WRMT
- Rocky Mount, North Carolina; United States;
- Broadcast area: Rocky Mount–Wilson
- Frequency: 1490 kHz

Programming
- Format: Beach music

Ownership
- Owner: First Media Radio, LLC
- Sister stations: WPWZ, WDWG, WZAX

History
- First air date: December 15, 1958
- Call sign meaning: Rocky Mount

Technical information
- Licensing authority: FCC
- Facility ID: 73962
- Class: C
- Power: 1,000 watts
- Transmitter coordinates: 35°55′57″N 77°49′49″W﻿ / ﻿35.93250°N 77.83028°W
- Translator: 98.1 W251CX (Rocky Mount)

Links
- Public license information: Public file; LMS;

= WRMT =

Radio station in Rocky Mount, North Carolina

WRMT (1490 AM) is a radio station broadcasting a beach music format.
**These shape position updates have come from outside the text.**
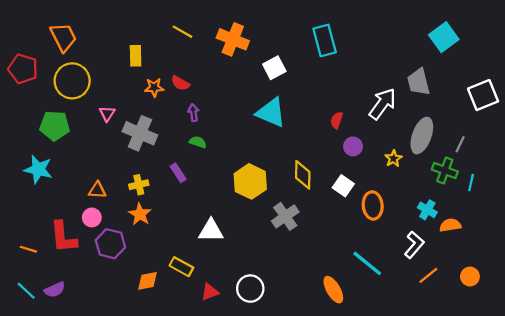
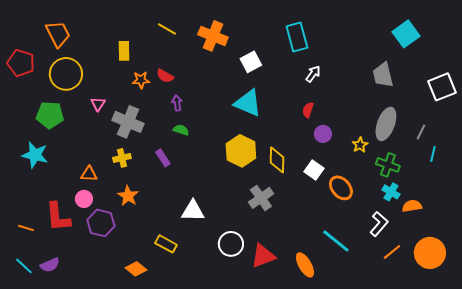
white arrow: (383, 104) -> (313, 74), moved, size x0.6
green cross: (445, 170) -> (388, 165), moved
yellow hexagon: (250, 181) -> (241, 151), moved
cyan line: (471, 183) -> (433, 154), moved
yellow cross: (139, 185) -> (122, 158), moved
orange ellipse: (373, 205) -> (341, 188), turned -35
orange circle: (470, 277) -> (430, 253), size x1.8
orange diamond: (148, 281) -> (136, 269), moved, turned 50
white circle: (250, 289) -> (231, 244), moved
red triangle: (210, 292) -> (263, 256), moved, size x1.5

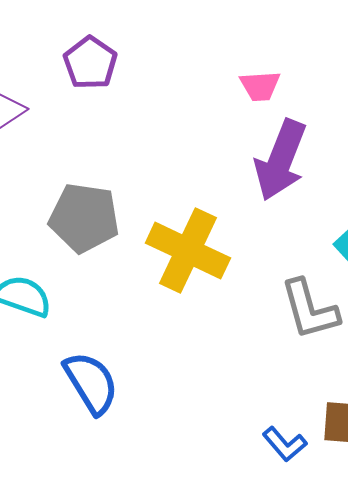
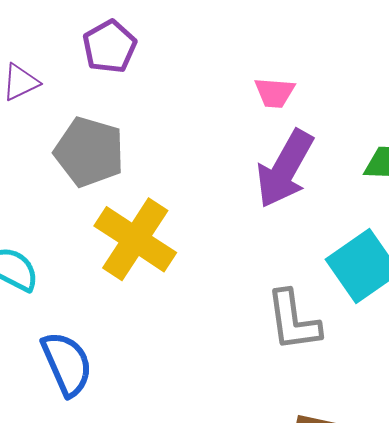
gray pentagon: (84, 218) -> (89, 152), moved
yellow cross: (188, 250) -> (135, 239), moved

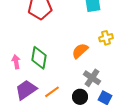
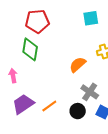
green diamond: (39, 58) -> (30, 49), moved

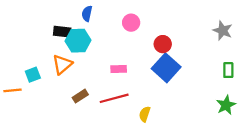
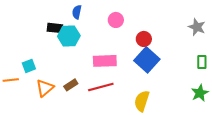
orange triangle: (62, 64) -> (45, 88), moved
pink rectangle: (119, 69) -> (105, 61), size x1.6
yellow semicircle: (145, 114) -> (142, 101), moved, size x1.5

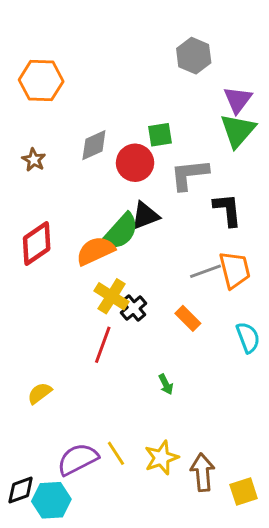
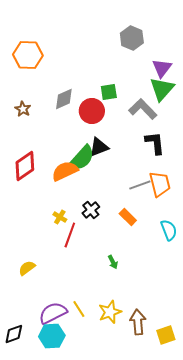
gray L-shape: (189, 174) -> (143, 109), moved, turned 52
yellow cross: (112, 296) -> (60, 217), moved, size x0.6
cyan hexagon: (51, 500) -> (52, 336), moved

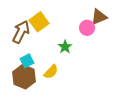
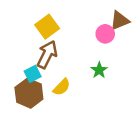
brown arrow: (21, 32) -> (47, 54), moved
green star: (65, 47) -> (99, 70), moved

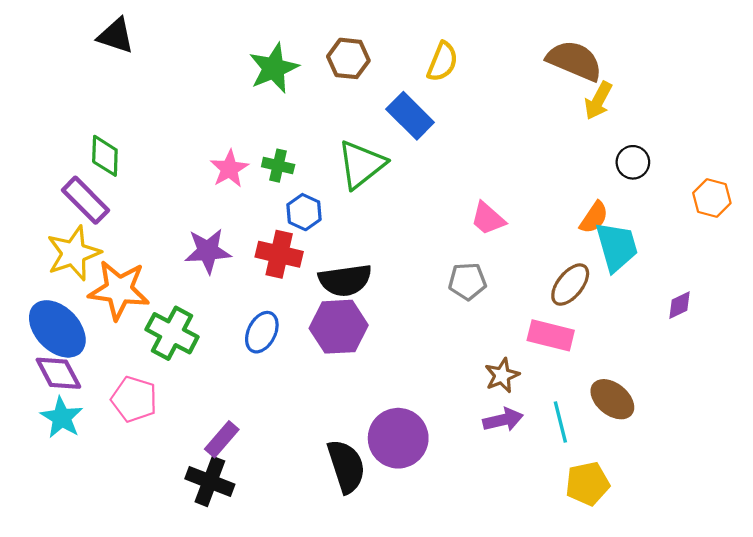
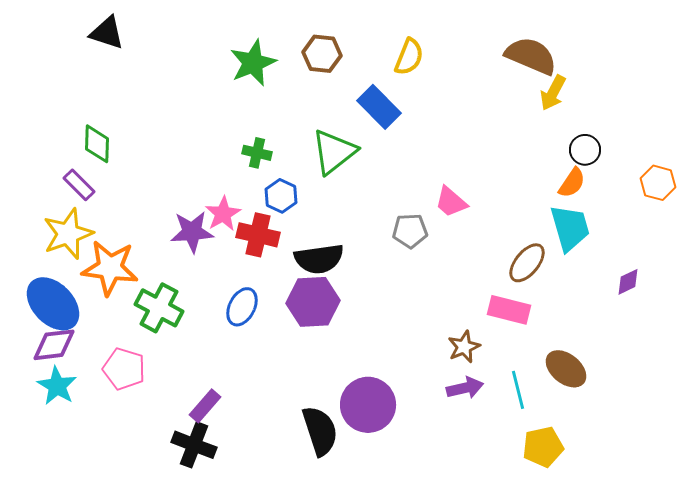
pink star: (229, 169) -> (223, 214), moved
purple rectangle: (85, 200) -> (79, 185), size x0.7
orange semicircle: (594, 217) -> (572, 183), moved
gray pentagon: (467, 281) -> (410, 231), moved
purple diamond: (58, 373) -> (54, 345), turned -69

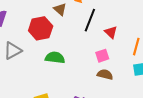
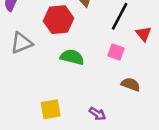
pink square: (102, 56) -> (116, 52), moved, turned 32

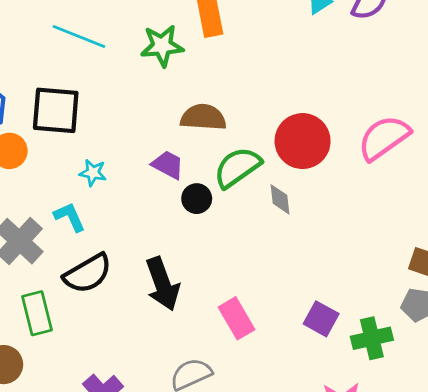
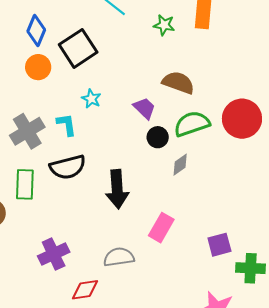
green star: (162, 46) -> (164, 25), size x0.7
black square: (56, 110) -> (78, 48), turned 36
gray diamond: (280, 199) -> (180, 165), moved, turned 45
pink rectangle: (236, 318) -> (161, 228), turned 44
purple square: (321, 319) -> (219, 245), turned 30

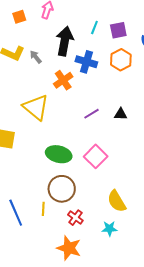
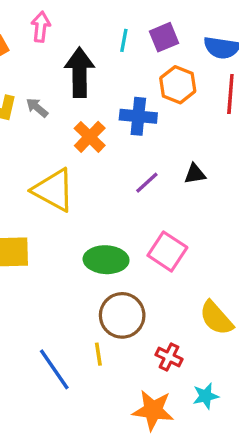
blue cross: (86, 62) -> (138, 116), moved
red cross: (75, 218) -> (169, 357), moved
cyan star: (109, 229) -> (206, 396), moved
Licensed to Rocky Mount, North Carolina, United States, it serves the Rocky Mount area. The station is owned by First Media Radio, LLC.

==History==

Logo as a Fox Sports Radio affiliate

In 2005, this station was ESPN Radio 1490 and aired high school sports. WRMT briefly aired gospel programming originating from Praise City Church.

In 2018, WRMT once again began to broadcast Rocky Mount High School football games.

On February 14, 2020, WRMT became 1490 "The Beach", playing Carolina beach music.